Meskipun Alcaraz tidak setuju dengan pernyataan Bublik, mereka masih memberinya kepercayaan diri ekstra menjelang pertandingan pertama mereka. Dia menambahkan: “Tetapi pemain seperti Bublik, dia berada di 10 besar, atau saya pikir dia masih berada di 10 besar, dengan mengatakan bahwa, Anda tahu, itu sangat membantu untuk kepercayaan diri.

“Seseorang seperti (dia) memahami permainan ini dengan cukup baik. Seperti yang dikatakan Bublik, bahwa kami tidak boleh kalah di Grand Slam, itu sangat membantu kami untuk bermain dengan penuh percaya diri. Namun sejujurnya, saya tidak begitu setuju dengan hal itu.”

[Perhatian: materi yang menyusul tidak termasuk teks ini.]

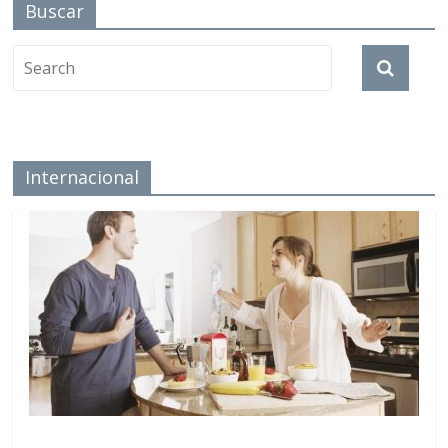
Buscar
Internacional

Alcaraz juga menghadapi seseorang untuk pertama kalinya di babak 16 besar, melawan Tomas Martin Etcheverry dalam pertemuan perdananya di ATP Tour. Namun, mereka berhadapan di level Challenger enam tahun lalu. Alcaraz memenangkannya, dan mereka berdua berada di peringkat di luar 300 besar pada saat itu.

Merefleksikan perjalanan mereka, dan pada pertandingan terakhir mereka di Monaco, pemain peringkat 1 dunia itu mengatakan: “Dia menunjukkan di setiap pertandingan, di setiap turnamen, betapa sulitnya untuk mengalahkannya, menurut saya, terutama di lapangan tanah liat. Dia petarung hebat, saya sangat menghormati dia tentang apa yang dia lakukan di turnamen, di tur. Saya pikir itu mengesankan.

“Saya sangat senang melihat kami berdua mendaki dalam tur ini. Melihat ke belakang sedikit, pada tahun 2020, pertama kali kami bermain di lapangan tenis, kembali di Challengers. Dan sekarang melihat kami bermain di lapangan tengah Monte Carlo, saya pikir ini spesial, jadi saya sangat senang dengan hal ini, dan semua orang hari ini dapat melihat betapa bagusnya dia sebagai pemain. Ini merupakan pertarungan yang hebat.”